In this lab students will play with the hydrogen simulator at the Nebraska Astronomy Applet Project (NAAP). The simulator is on the Hydrogen Energy Levels Module page (http://astro.unl.edu/naap/hydrogen/hydrogen.html). While doing so they will learn about the relationships between the wavelength, frequency and energy of photons of light. Also, they will explore how photons interact with the quantum energy levels of the electron in a hydrogen atom.


Overview

In this lab you will review a few facts about the nature of light. First, the wavelength and the frequency of light are related by an inverse proportion: c = λf. (Remember, c = 3.00 × 108 m/s when wavelength, λ, is in meters and frequency, f, is in 1/s, also called Hz). Second, the frequency of light and the energy of a single photon at that frequency are related by a direct proportion: E = hf. (Remember, E is the energy in joules, J, of one photon of light with frequency, f, in Hz; h is Planck’s constant: 6.626 × 10-34 J· s).
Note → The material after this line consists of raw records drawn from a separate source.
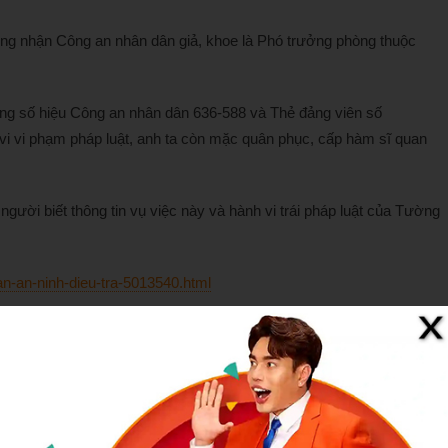
ứng nhận Công an nhân dân giả, khoe là Phó trưởng phòng thuộc
g số hiệu Công an nhân dân 636-588 và Thẻ đảng viên số
 vi vi phạm pháp luật, anh ta còn mặc quân phục, cấp hàm sĩ quan
người biết thông tin vụ việc này và hành vi trái pháp luật của Tường
an-an-ninh-dieu-tra-5013540.html
Related Posts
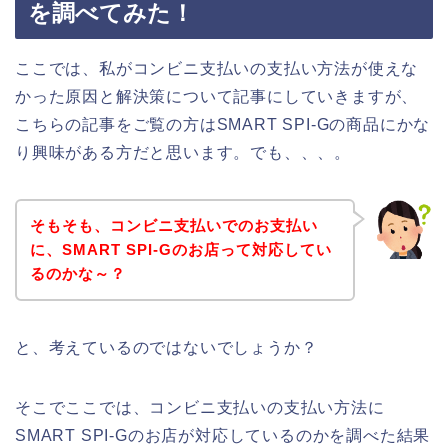
を調べてみた！
ここでは、私がコンビニ支払いの支払い方法が使えな
かった原因と解決策について記事にしていきますが、
こちらの記事をご覧の方はSMART SPI-Gの商品にかな
り興味がある方だと思います。でも、、、。
そもそも、コンビニ支払いでのお支払い
に、SMART SPI-Gのお店って対応してい
るのかな～？
と、考えているのではないでしょうか？
そこでここでは、コンビニ支払いの支払い方法に
SMART SPI-Gのお店が対応しているのかを調べた結果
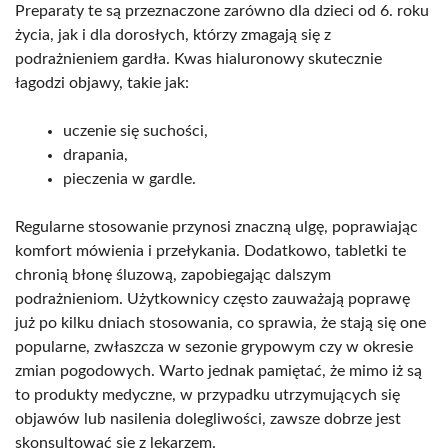
Preparaty te są przeznaczone zarówno dla dzieci od 6. roku
życia, jak i dla dorosłych, którzy zmagają się z
podrażnieniem gardła. Kwas hialuronowy skutecznie
łagodzi objawy, takie jak:
uczenie się suchości,
drapania,
pieczenia w gardle.
Regularne stosowanie przynosi znaczną ulgę, poprawiając
komfort mówienia i przełykania. Dodatkowo, tabletki te
chronią błonę śluzową, zapobiegając dalszym
podrażnieniom. Użytkownicy często zauważają poprawę
już po kilku dniach stosowania, co sprawia, że stają się one
popularne, zwłaszcza w sezonie grypowym czy w okresie
zmian pogodowych. Warto jednak pamiętać, że mimo iż są
to produkty medyczne, w przypadku utrzymujących się
objawów lub nasilenia dolegliwości, zawsze dobrze jest
skonsultować się z lekarzem.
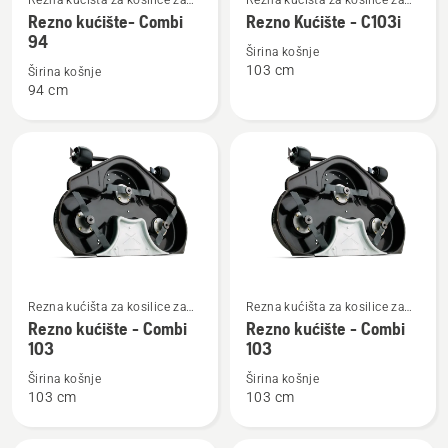
Rezna kućišta za kosilice za
Rezna kućišta za kosilice za
više
više
vožnju s reznim kućištem
vožnju s reznim kućištem
Rezno kućište- Combi
Rezno Kućište - C103i
detalja
detalja
sprijeda namijenjene za
sprijeda namijenjene za
94
stambena područja
stambena područja
Širina košnje
o
o
103 cm
Širina košnje
Rezno
Rezno
94 cm
kućište-
Kućište
Combi
-
94
C103i
Pogledajte
Pogledajte
Rezna kućišta za kosilice za
Rezna kućišta za kosilice za
više
više
vožnju s reznim kućištem
vožnju s reznim kućištem
Rezno kućište - Combi
Rezno kućište - Combi
detalja
detalja
sprijeda namijenjene za
sprijeda namijenjene za
103
103
stambena područja
stambena područja
o
o
Širina košnje
Širina košnje
Rezno
Rezno
103 cm
103 cm
kućište
kućište
-
-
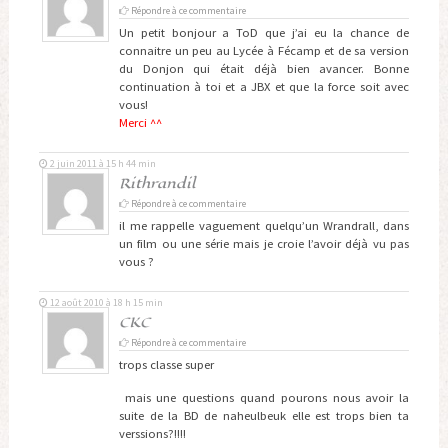
Répondre à ce commentaire
Un petit bonjour a ToD que j’ai eu la chance de
connaitre un peu au Lycée à Fécamp et de sa version
du Donjon qui était déjà bien avancer. Bonne
continuation à toi et a JBX et que la force soit avec
vous!
Merci ^^
2 juin 2011 à 15 h 44 min
Rithrandil
Répondre à ce commentaire
il me rappelle vaguement quelqu’un Wrandrall, dans
un film ou une série mais je croie l’avoir déjà vu pas
vous ?
12 août 2010 à 18 h 15 min
CKC
Répondre à ce commentaire
trops classe super
mais une questions quand pourons nous avoir la
suite de la BD de naheulbeuk elle est trops bien ta
verssions?!!!!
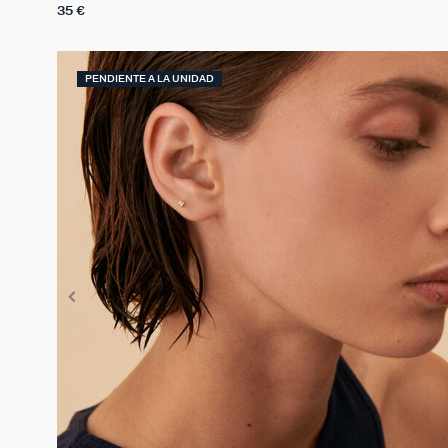
35 €
PENDIENTE A LA UNIDAD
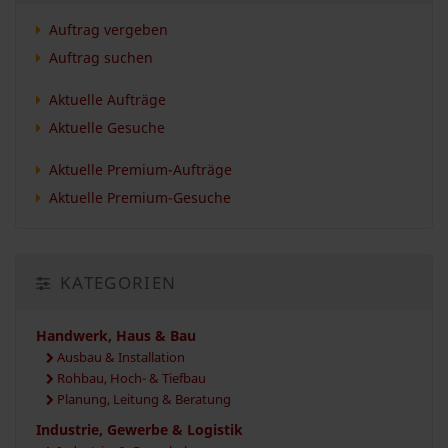
Auftrag vergeben
Auftrag suchen
Aktuelle Aufträge
Aktuelle Gesuche
Aktuelle Premium-Aufträge
Aktuelle Premium-Gesuche
KATEGORIEN
Handwerk, Haus & Bau
Ausbau & Installation
Rohbau, Hoch- & Tiefbau
Planung, Leitung & Beratung
Industrie, Gewerbe & Logistik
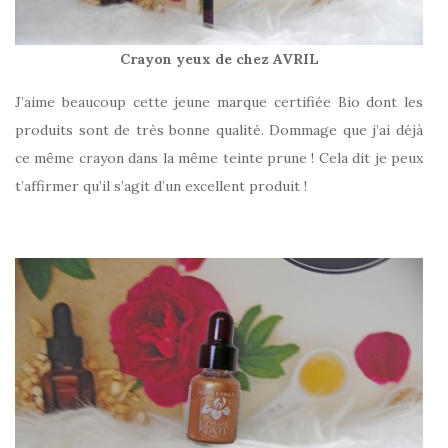
Crayon yeux de chez AVRIL
J’aime beaucoup cette jeune marque certifiée Bio dont les
produits sont de très bonne qualité. Dommage que j’ai déjà
ce même crayon dans la même teinte prune ! Cela dit je peux
t’affirmer qu’il s’agit d’un excellent produit !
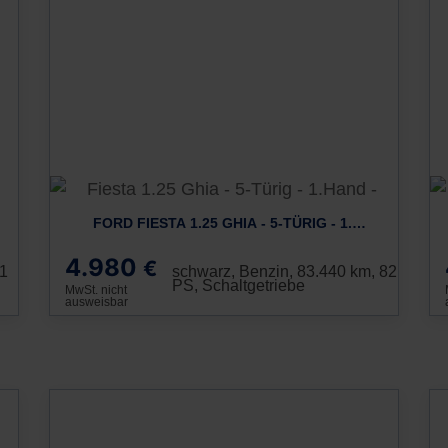
FORD FIESTA 1.25 GHIA - 5-TÜRIG - 1.HAND -
4.980
€
01
schwarz, Benzin, 83.440 km, 82
PS, Schaltgetriebe
MwSt. nicht
ausweisbar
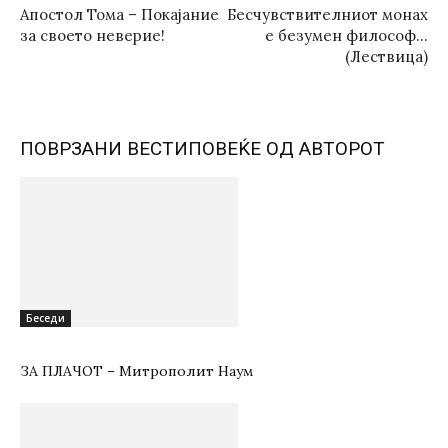
Апостол Тома – Покајание
Бесчувствителниот монах
за своето неверие!
е безумен философ…
(Лествица)
ПОВРЗАНИ ВЕСТИ
ПОВЕЌЕ ОД АВТОРОТ
Беседи
ЗА ПЛАЧОТ – Митрополит Наум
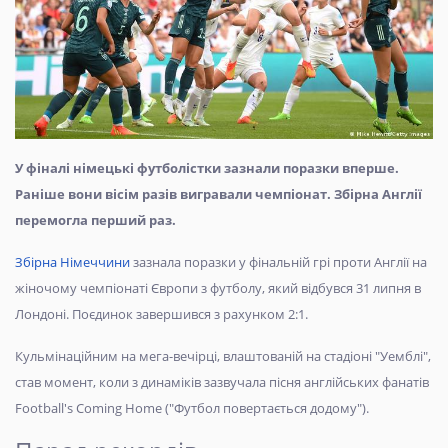
У фіналі німецькі футболістки зазнали поразки вперше.
Раніше вони вісім разів вигравали чемпіонат. Збірна Англії
перемогла перший раз.
Збірна Німеччини
зазнала поразки у фінальній грі проти Англії на
жіночому чемпіонаті Європи з футболу, який відбувся 31 липня в
Лондоні. Поєдинок завершився з рахунком 2:1.
Кульмінаційним на мега-вечірці, влаштованій на стадіоні "Уемблі",
став момент, коли з динаміків зазвучала пісня англійських фанатів
Football's Coming Home ("Футбол повертається додому").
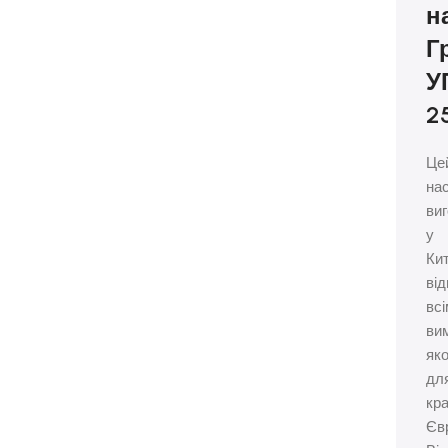
н
Г
У
2
Це
нас
ви
у
Кит
від
всі
ви
яко
дл
кра
Єв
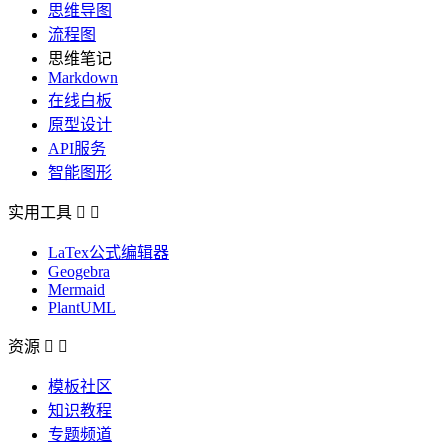
思维导图
流程图
思维笔记
Markdown
在线白板
原型设计
API服务
智能图形
实用工具


LaTex公式编辑器
Geogebra
Mermaid
PlantUML
资源


模板社区
知识教程
专题频道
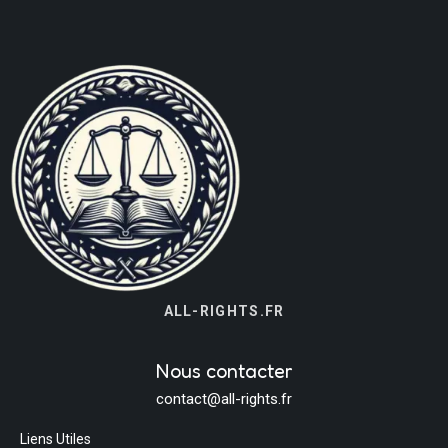
ALL-RIGHTS.FR
Nous contacter
contact@all-rights.fr
Liens Utiles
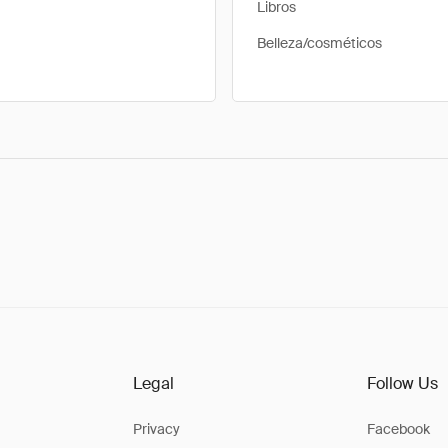
Libros
Belleza/cosméticos
Legal
Follow Us
Privacy
Facebook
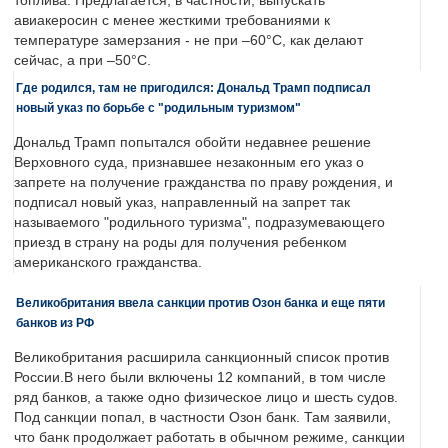
топлива. Предлагается, в частности, выпускать
авиакеросин с менее жесткими требованиями к
температуре замерзания - не при –60°C, как делают
сейчас, а при –50°C.
Где родился, там не пригодился: Дональд Трамп подписал
новый указ по борьбе с "родильным туризмом"
Дональд Трамп попытался обойти недавнее решение
Верховного суда, признавшее незаконным его указ о
запрете на получение гражданства по праву рождения, и
подписал новый указ, направленный на запрет так
называемого "родильного туризма", подразумевающего
приезд в страну на роды для получения ребенком
американского гражданства.
Великобритания ввела санкции против Озон банка и еще пяти
банков из РФ
Великобритания расширила санкционный список против
России.В него были включены 12 компаний, в том числе
ряд банков, а также одно физическое лицо и шесть судов.
Под санкции попал, в частности Озон банк. Там заявили,
что банк продолжает работать в обычном режиме, санкции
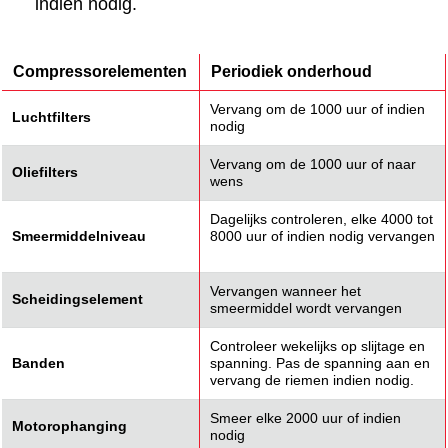
indien nodig.
Compressorelementen
Periodiek onderhoud
Vervang om de 1000 uur of indien
Luchtfilters
nodig
Vervang om de 1000 uur of naar
Oliefilters
wens
Dagelijks controleren, elke 4000 tot
Smeermiddelniveau
8000 uur of indien nodig vervangen
Vervangen wanneer het
Scheidingselement
smeermiddel wordt vervangen
Controleer wekelijks op slijtage en
Banden
spanning. Pas de spanning aan en
vervang de riemen indien nodig.
Smeer elke 2000 uur of indien
Motorophanging
nodig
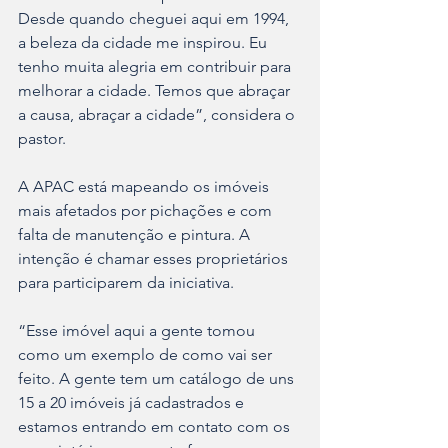
Desde quando cheguei aqui em 1994, 
a beleza da cidade me inspirou. Eu 
tenho muita alegria em contribuir para 
melhorar a cidade. Temos que abraçar 
a causa, abraçar a cidade”, considera o 
pastor.
A APAC está mapeando os imóveis 
mais afetados por pichações e com 
falta de manutenção e pintura. A 
intenção é chamar esses proprietários 
para participarem da iniciativa.
“Esse imóvel aqui a gente tomou 
como um exemplo de como vai ser 
feito. A gente tem um catálogo de uns 
15 a 20 imóveis já cadastrados e 
estamos entrando em contato com os 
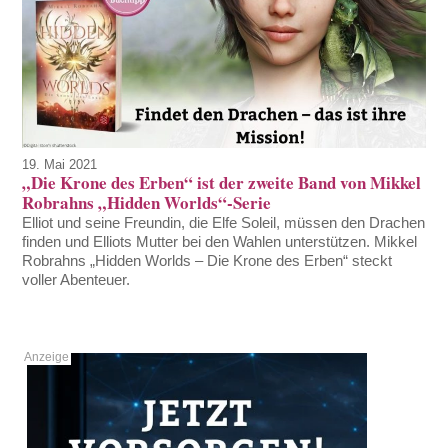
19. Mai 2021
„Die Krone des Erben“ ist der zweite Band von Mikkel
Robrahns „Hidden Worlds“-Serie
Elliot und seine Freundin, die Elfe Soleil, müssen den Drachen
finden und Elliots Mutter bei den Wahlen unterstützen. Mikkel
Robrahns „Hidden Worlds – Die Krone des Erben“ steckt
voller Abenteuer.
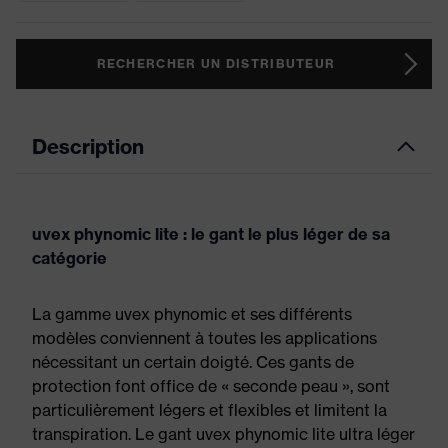
RECHERCHER UN DISTRIBUTEUR
Description
uvex phynomic lite : le gant le plus léger de sa
catégorie
La gamme uvex phynomic et ses différents
modèles conviennent à toutes les applications
nécessitant un certain doigté. Ces gants de
protection font office de « seconde peau », sont
particulièrement légers et flexibles et limitent la
transpiration. Le gant uvex phynomic lite ultra léger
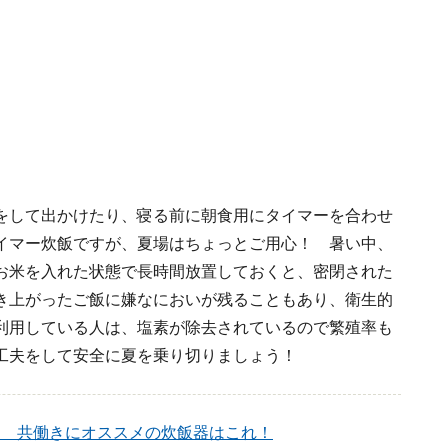
をして出かけたり、寝る前に朝食用にタイマーを合わせ
イマー炊飯ですが、夏場はちょっとご用心！ 暑い中、
お米を入れた状態で長時間放置しておくと、密閉された
き上がったご飯に嫌なにおいが残ることもあり、衛生的
利用している人は、塩素が除去されているので繁殖率も
工夫をして安全に夏を乗り切りましょう！
■ 共働きにオススメの炊飯器はこれ！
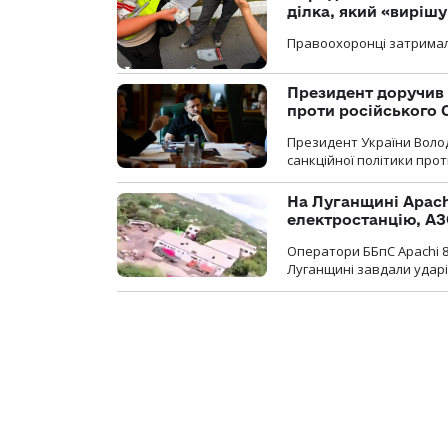
ділка, який «виріш
Правоохоронці затримал
Президент доручив 
проти російського
Президент України Воло
санкційної політики проти
На Луганщині Apach
електростанцію, АЗ
Оператори ББпС Apachi 8
Луганщині завдали ударів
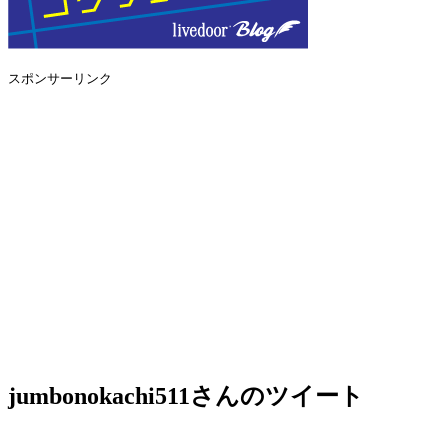
スポンサーリンク
jumbonokachi511さんのツイート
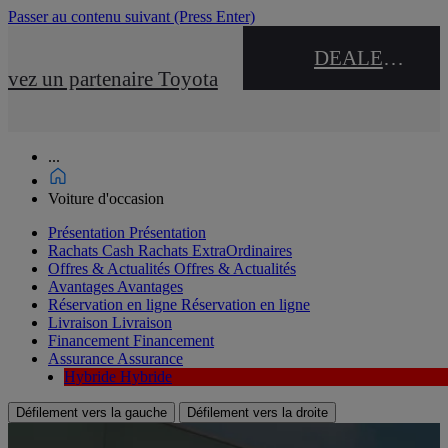
Passer au contenu suivant
(Press Enter)
DEALER NAME
uvez un partenaire Toyota
...
Voiture d'occasion
Présentation
Présentation
Rachats Cash
Rachats ExtraOrdinaires
Offres & Actualités
Offres & Actualités
Avantages
Avantages
Réservation en ligne
Réservation en ligne
Livraison
Livraison
Financement
Financement
Assurance
Assurance
Hybride
Hybride
Défilement vers la gauche
Défilement vers la droite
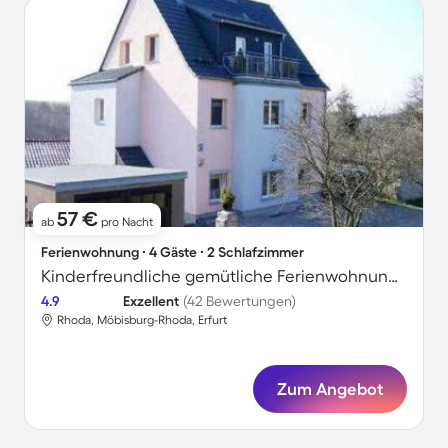
57 €
ab
pro Nacht
Ferienwohnung ∙ 4 Gäste ∙ 2 Schlafzimmer
Kinderfreundliche gemütliche Ferienwohnung | Panoramablick
4.9
Exzellent
(42 Bewertungen)
Rhoda, Möbisburg-Rhoda, Erfurt
Zum Angebot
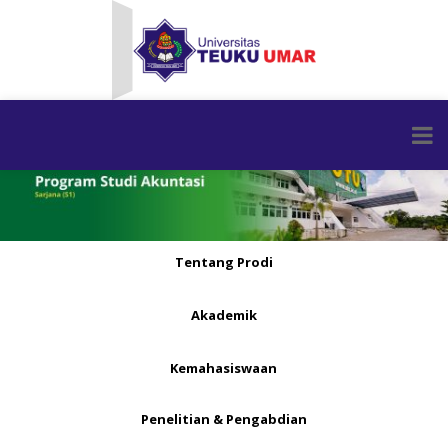
Tentang Prodi
Akademik
Kemahasiswaan
Penelitian & Pengabdian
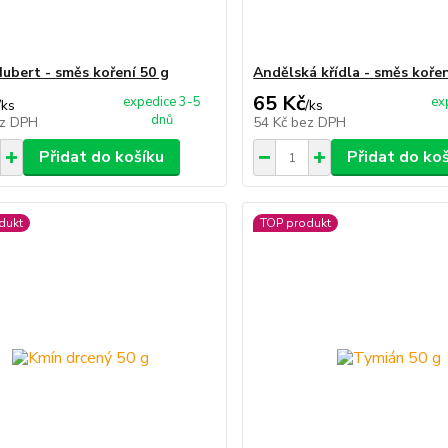
Hubert - směs koření 50 g
Andělská křídla - směs kořen
65 Kč
expedice 3-5
ex
/
ks
/
ks
dnů
z DPH
54 Kč
bez DPH
Přidat do košíku
Přidat do ko
dukt
TOP produkt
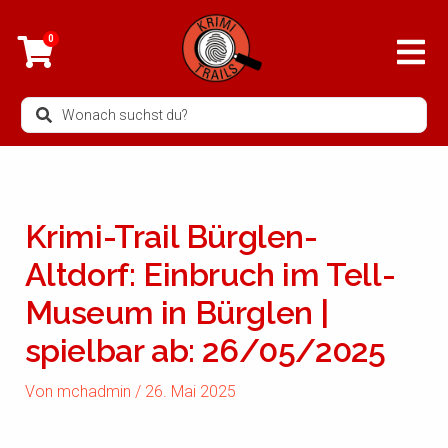
Zum
Inhalt
0
springen
Search
...
Krimi-Trail Bürglen-
Altdorf: Einbruch im Tell-
Museum in Bürglen |
spielbar ab: 26/05/2025
Von
mchadmin
/
26. Mai 2025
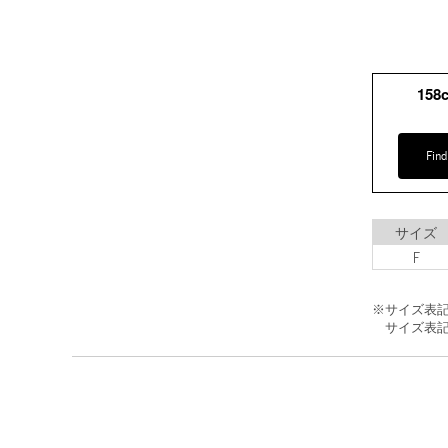
158
Find
サイズ
F
※サイズ表
サイズ表記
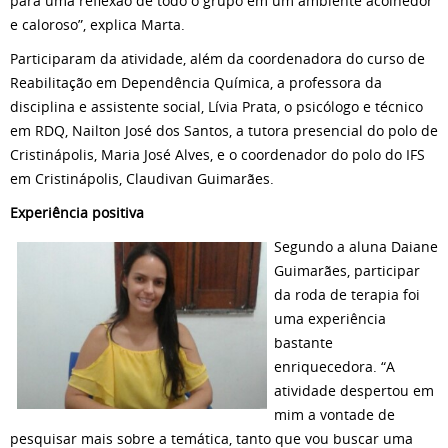
para uma reflexão de todo o grupo em um ambiente acolhedor
e caloroso”, explica Marta.
Participaram da atividade, além da coordenadora do curso de
Reabilitação em Dependência Química, a professora da
disciplina e assistente social, Lívia Prata, o psicólogo e técnico
em RDQ, Nailton José dos Santos, a tutora presencial do polo de
Cristinápolis, Maria José Alves, e o coordenador do polo do IFS
em Cristinápolis, Claudivan Guimarães.
Experiência positiva
Segundo a aluna Daiane
Guimarães, participar
da roda de terapia foi
uma experiência
bastante
enriquecedora. “A
atividade despertou em
mim a vontade de
pesquisar mais sobre a temática, tanto que vou buscar uma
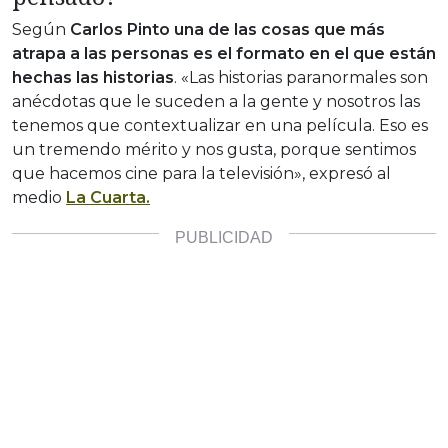
Según
Carlos Pinto una de las cosas que más
atrapa a las personas es el formato en el que están
hechas las historias
. «Las historias paranormales son
anécdotas que le suceden a la gente y nosotros las
tenemos que contextualizar en una película. Eso es
un tremendo mérito y nos gusta, porque sentimos
que hacemos cine para la televisión», expresó al
medio
La Cuarta.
Also in this lab you will explore what the atomic processes of absorption and emission look like. You have been told, but probably do not yet fully believe, that atoms only absorb light in discrete amounts: quantum energies. In this activity you will be able to experience it yourself. In the process you will be able to confirm the visible-light spectrum of hydrogen gas, shown below:

Emission_spectrum-H

Background

Energy.Diagram.Blank

The electron in a hydrogen atom can orbit the nucleus (a single proton) at different distances called Energy Levels. The closer the electron is to the nucleus the lower its potential energy and the farther it is from the nucleus the more potential energy it has. When the electron is as close as quantum physics will allow it to get then it is said to be in the Ground State. The Ground State is called energy level 1. All other orbits around the nucleus are called Excited States. They are numbered up from level 1 in the energy level diagram shown at right.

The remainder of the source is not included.